ARMv8/v9-GIC Virtual Interrupt Direct Injection System Architecture

ver0.2

Introduction

In the previous article, we introduced the basic architecture and routing mechanism of LPI-type interrupts. I believe everyone is now somewhat familiar with LPI-type interrupts, at least understanding the difference between bus-based (Message) and hardwired (Signal) interrupt types. We also discussed the basic architecture and working principles of GIC physical interrupt virtualization. However, is this architecture truly perfect? Are there areas that need optimization? How are LPI-type interrupts virtualized? After optimization, does the GIC virtualization architecture present new issues, and how can these issues be resolved? These topics will be addressed in this article. Before we begin reading this article, I hope everyone will read some preceding articles to get a feel for the content:

(0)[V-00] Introduction to Virtualization – Conceptual Overview

(1)[V-02] Basics of Virtualization – CPU Architecture (Based on AArch64)

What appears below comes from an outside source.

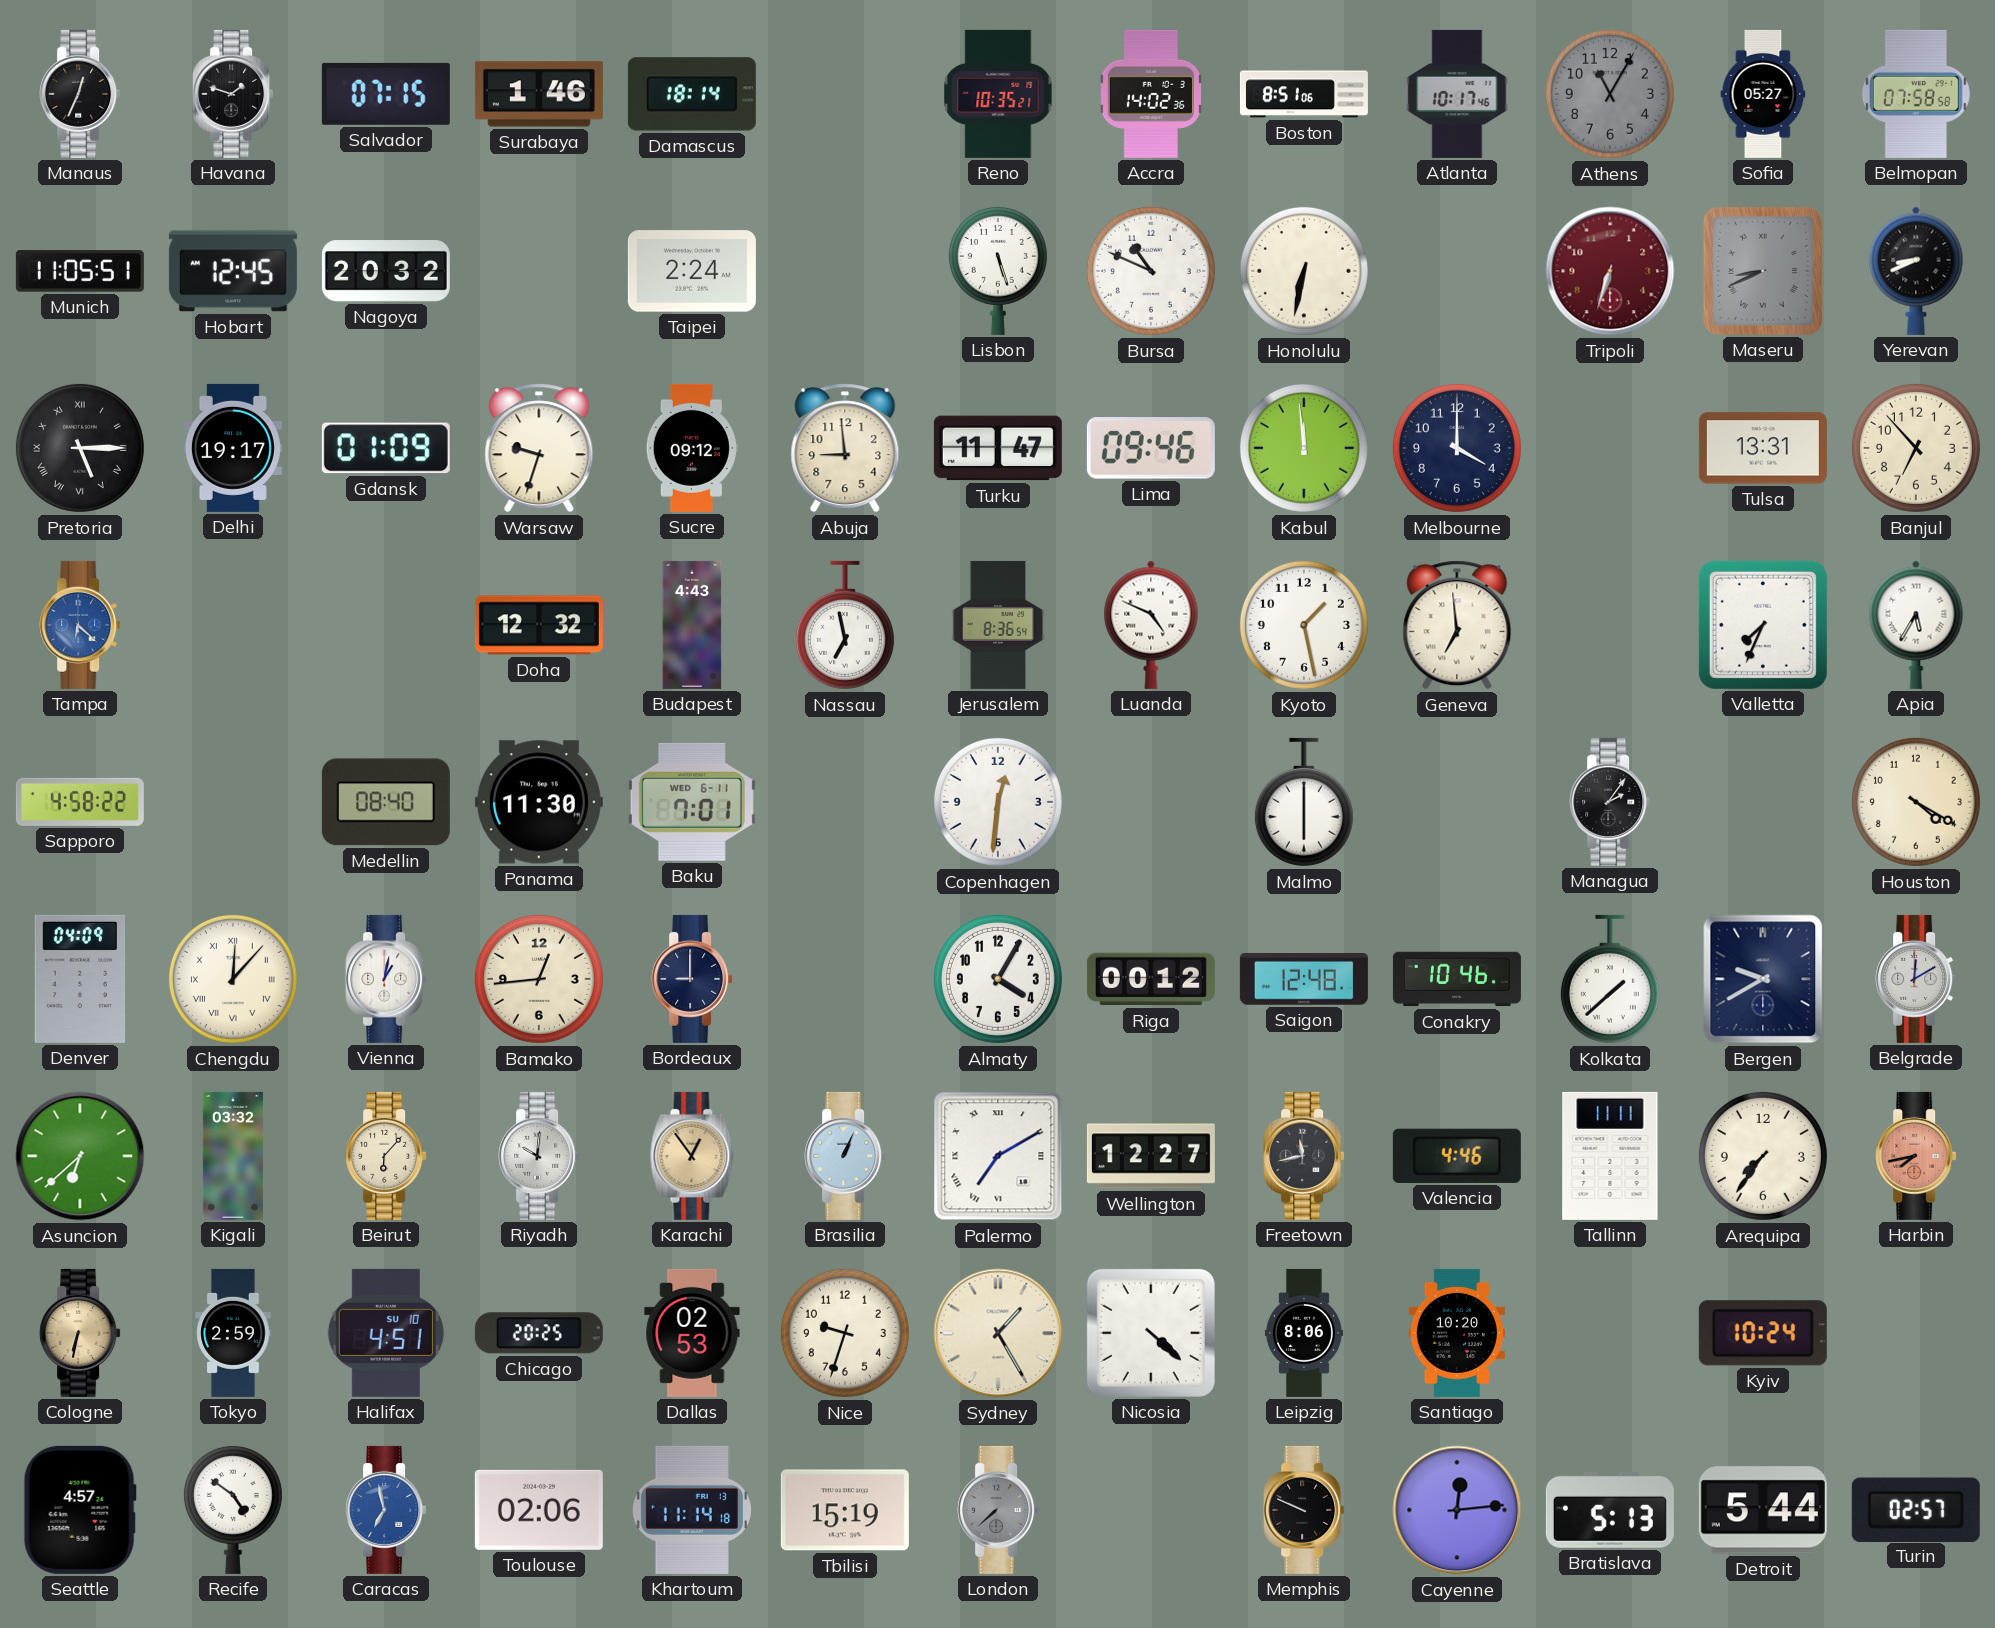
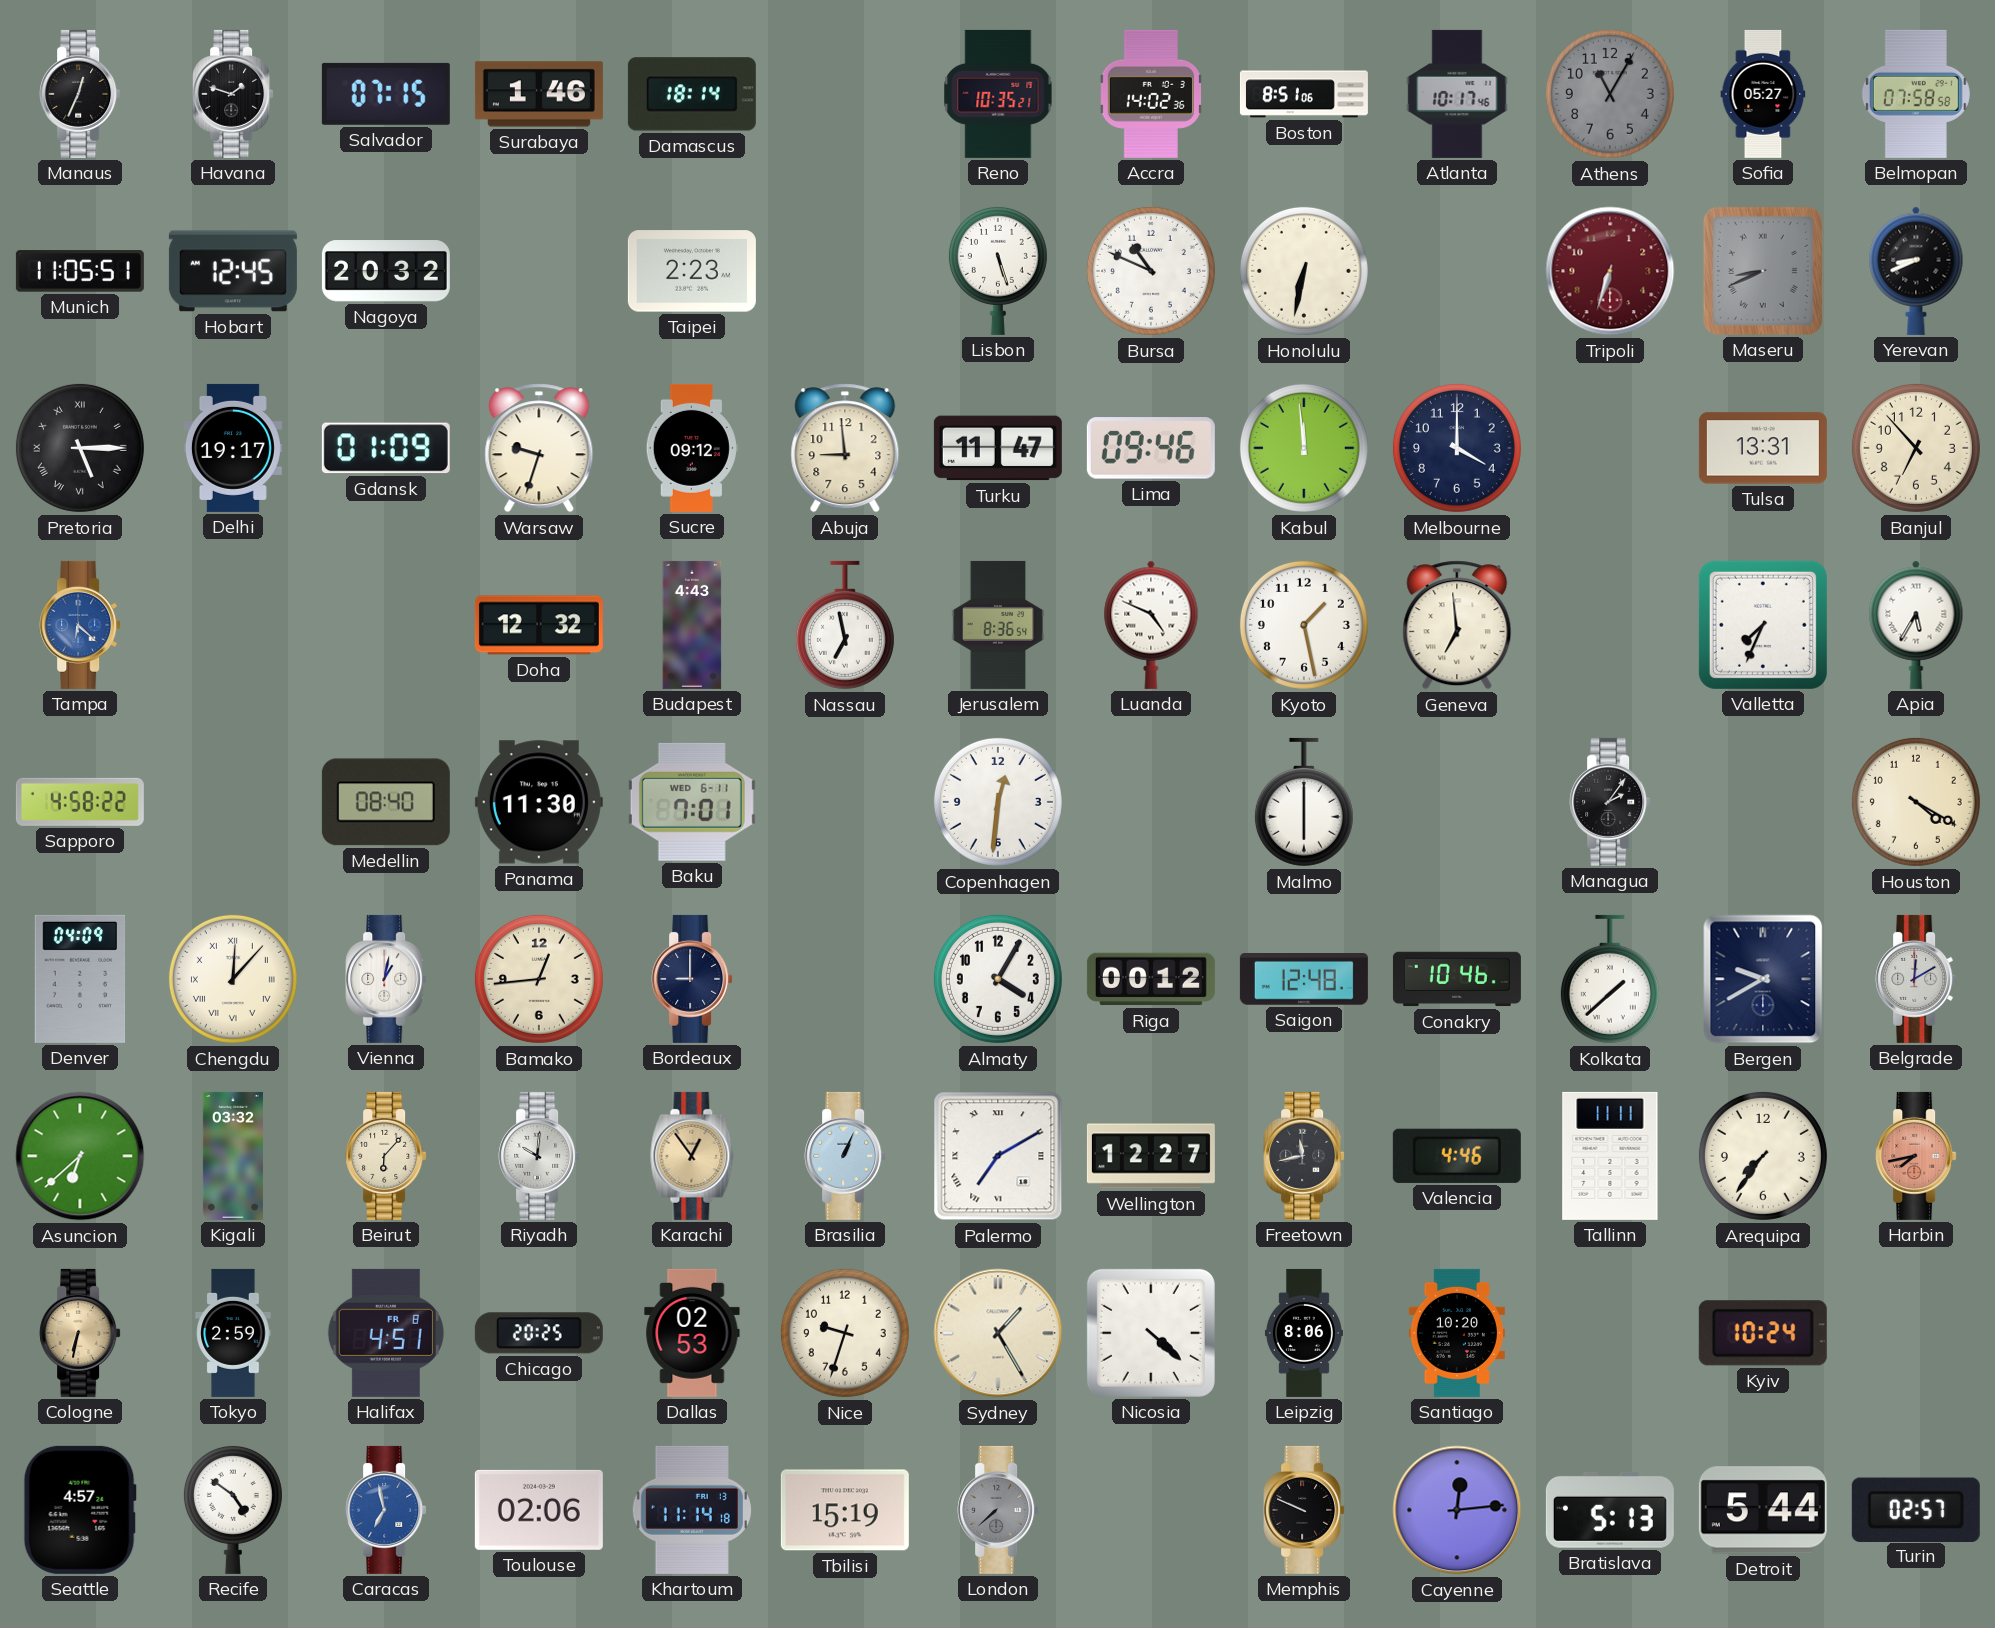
Taipei: 2:24 -> 2:23
Halifax date: SU 10 -> FR 8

(2)[V-05] Basics of Virtualization – Exception Model (AArch64)

(3)[A-25] ARMv8/v9-GIC System Architecture (Hardware Foundations of Interrupts)

(4)[A-26] ARMv8/v9-GIC Interrupt Types

(5)[A-27] ARMv8/v9-GIC Core Components (Basic Components of Interrupt Programming)

(6)[A-28] ARMv8/v9-GIC Interrupt Signal Routing Mechanism and Strategy

(7)[A-29] ARMv8/v9-GIC – Security Architecture Design of the Interrupt Subsystem (Security/FIQ/IRQ)

(8)[A-30] ARMv8/v9-GIC – Interrupt Handling (Interrupt State Machine/Interrupt Lifecycle)

(9)[A-31] ARMv8/v9-GIC – Interrupt Handling (Interrupt Priority/Interrupt Preemption/Interrupt Nesting)

(10)[A-32] ARMv8/v9-GIC – Architecture and Working Mechanism of LPI-type Interrupts

(11)[V-10] ARMv8/v9-CPU Virtualization – Introduction to CPU Virtualization Architecture (vCPU/vPE)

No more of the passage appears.